Line count for the string "châm": state how many lines in the records below hold it, giving only the number.

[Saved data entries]
━━━━━━━━━━

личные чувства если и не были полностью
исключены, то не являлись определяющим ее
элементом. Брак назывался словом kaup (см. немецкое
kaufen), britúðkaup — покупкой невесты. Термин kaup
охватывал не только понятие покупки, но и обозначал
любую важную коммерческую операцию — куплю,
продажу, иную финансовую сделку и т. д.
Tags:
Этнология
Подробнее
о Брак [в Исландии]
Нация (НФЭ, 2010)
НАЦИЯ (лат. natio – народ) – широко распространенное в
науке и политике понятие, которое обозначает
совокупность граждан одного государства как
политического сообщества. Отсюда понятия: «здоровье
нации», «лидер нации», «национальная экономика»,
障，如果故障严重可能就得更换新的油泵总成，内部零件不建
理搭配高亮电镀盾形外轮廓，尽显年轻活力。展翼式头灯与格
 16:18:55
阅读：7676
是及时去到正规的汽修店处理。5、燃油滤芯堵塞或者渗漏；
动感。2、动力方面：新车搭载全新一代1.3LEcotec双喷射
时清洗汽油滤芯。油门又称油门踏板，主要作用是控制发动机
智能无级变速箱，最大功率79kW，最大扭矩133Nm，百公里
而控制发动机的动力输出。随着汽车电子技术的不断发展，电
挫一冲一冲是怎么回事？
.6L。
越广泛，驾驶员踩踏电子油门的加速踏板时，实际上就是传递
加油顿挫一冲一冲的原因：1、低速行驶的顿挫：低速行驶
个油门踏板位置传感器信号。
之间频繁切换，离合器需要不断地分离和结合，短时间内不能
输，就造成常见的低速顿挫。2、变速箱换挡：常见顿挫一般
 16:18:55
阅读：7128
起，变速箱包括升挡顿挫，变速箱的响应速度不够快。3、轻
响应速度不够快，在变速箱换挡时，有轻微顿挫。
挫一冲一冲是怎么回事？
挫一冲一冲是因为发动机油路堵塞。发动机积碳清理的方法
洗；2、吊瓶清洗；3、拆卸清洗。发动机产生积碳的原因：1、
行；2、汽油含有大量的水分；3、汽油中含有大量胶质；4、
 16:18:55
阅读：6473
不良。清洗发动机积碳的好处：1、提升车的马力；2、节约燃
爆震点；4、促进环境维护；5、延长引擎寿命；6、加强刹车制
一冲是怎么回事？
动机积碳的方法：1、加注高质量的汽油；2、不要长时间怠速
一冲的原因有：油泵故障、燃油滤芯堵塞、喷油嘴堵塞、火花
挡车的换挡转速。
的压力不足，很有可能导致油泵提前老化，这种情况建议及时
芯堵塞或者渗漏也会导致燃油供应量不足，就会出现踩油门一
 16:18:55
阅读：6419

━━━━━━━━━━

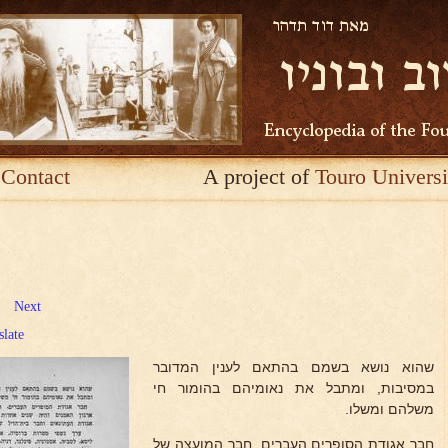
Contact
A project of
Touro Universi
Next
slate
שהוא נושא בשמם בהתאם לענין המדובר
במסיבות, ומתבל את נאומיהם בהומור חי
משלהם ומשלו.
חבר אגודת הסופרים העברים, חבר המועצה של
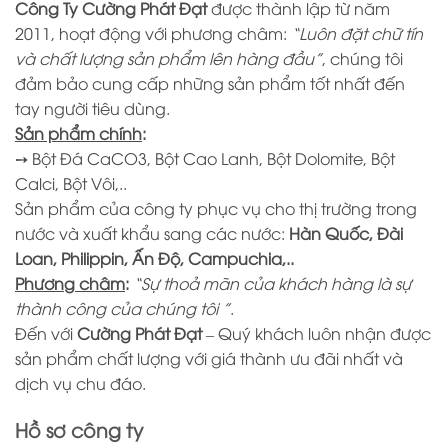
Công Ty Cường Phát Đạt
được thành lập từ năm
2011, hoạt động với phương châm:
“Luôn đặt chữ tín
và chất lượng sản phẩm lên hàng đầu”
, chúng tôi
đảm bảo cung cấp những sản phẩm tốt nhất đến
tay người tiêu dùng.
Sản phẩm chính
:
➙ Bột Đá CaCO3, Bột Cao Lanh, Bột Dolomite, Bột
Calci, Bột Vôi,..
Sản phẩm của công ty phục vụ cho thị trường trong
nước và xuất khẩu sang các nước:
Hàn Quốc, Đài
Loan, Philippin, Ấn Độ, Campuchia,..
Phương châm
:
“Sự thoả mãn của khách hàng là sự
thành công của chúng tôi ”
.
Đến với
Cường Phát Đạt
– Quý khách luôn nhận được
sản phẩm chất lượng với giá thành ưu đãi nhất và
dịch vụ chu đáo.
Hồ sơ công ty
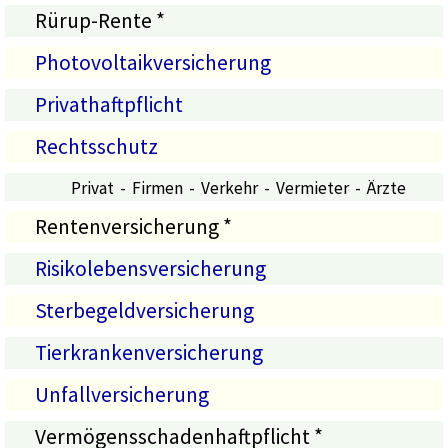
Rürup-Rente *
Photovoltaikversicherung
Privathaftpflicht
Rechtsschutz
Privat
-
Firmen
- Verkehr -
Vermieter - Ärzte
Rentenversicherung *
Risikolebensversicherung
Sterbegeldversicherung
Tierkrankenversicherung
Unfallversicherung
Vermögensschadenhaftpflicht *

━━━━━━━━━━

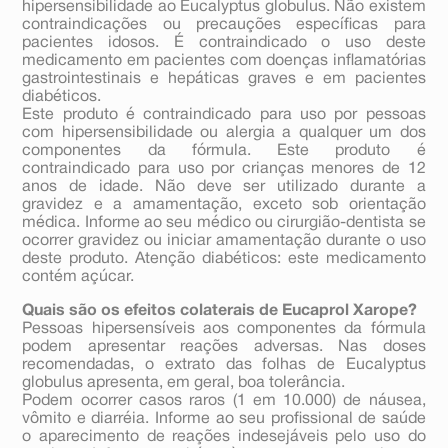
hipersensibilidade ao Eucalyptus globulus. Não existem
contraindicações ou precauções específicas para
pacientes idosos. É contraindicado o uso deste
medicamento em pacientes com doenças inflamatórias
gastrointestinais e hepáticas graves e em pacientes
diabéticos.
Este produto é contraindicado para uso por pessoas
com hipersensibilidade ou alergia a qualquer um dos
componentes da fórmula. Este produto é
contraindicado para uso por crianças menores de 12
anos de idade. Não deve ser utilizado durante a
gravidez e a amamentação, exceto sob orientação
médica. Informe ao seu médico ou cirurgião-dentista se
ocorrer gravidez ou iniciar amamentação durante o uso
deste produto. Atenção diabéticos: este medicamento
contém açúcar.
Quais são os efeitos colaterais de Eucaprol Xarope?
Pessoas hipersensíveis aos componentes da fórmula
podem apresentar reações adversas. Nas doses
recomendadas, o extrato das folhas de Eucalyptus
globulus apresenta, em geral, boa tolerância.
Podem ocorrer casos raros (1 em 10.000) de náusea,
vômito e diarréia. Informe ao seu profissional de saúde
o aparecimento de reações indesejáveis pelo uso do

━━━━━━━━━━

EXERCISE ANSWER
2